Vergi dairelerine birkaç memur daha alın.
Gerekirse onların maaşı için de bir vergi koyarsınız.
**************
BU NE ÇİRKİN BİR ŞEY
DÜN “10 bin dolarlık çizme görmedim. Ne derisiymiş acaba?” diye sorunca yanıt Amerika’dan geldi.
Gayri resmi Washington temsilcimiz diyebileceğim Oray Eğin, Saint Laurent’ın tamamı taşlarla kaplı diz üzerine kadar uzanan çizmesinin fotoğrafını yollamış.
“Al işte 10 bin dolarlık çizme” diye.
Yemin ederim hayatımda daha çirkin bir çizme görmedim.
Değil 10 bin dolar, 10 dolar verilmez.
Buna benzer ayakkabılar yapan bir dükkân vardı eskiden Beyoğlu’nda.
Pavyon çalışanları için bu tip pabuçlar üretirdi.
Yanlış hatırlamıyorsam Ağa Cami’nin sokağındaydı. Emin olun onlar bile daha güzeldi.
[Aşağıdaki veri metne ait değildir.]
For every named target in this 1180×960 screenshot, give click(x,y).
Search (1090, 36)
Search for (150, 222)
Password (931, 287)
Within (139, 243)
Bu çirkinliğe 10 bin dolar veren birinin aklından şüphe ederim.
Ama zaten Oray Eğin de dedikodu yapmadan duramamış ve şöyle yazmış:
“O sanatçı bu çizmeyi almamış, denerken fotoğraf çektirmiş.” Vallahi ben Oray’ın yalancısıyım.
Not: Bu arada artık YSL, yani Yves Saint Laurent diye bir marka yok. O artık Saint Laurent oldu.
**************
NE ZAMAN ADAM OLURUZ?
Vezir olmak için rezil olmaya razı olmadığımız zaman.